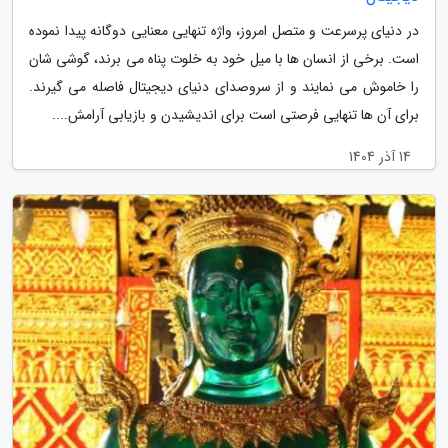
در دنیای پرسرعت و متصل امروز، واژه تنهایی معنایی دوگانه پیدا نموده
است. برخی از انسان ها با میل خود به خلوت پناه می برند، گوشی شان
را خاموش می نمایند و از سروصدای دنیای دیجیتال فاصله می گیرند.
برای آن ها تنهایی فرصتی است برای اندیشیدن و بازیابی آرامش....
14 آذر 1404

» Task brief: Identify how many lines in the entries above contain the word "تنهایی" and provide only that figure.

» Solution for this problem: 2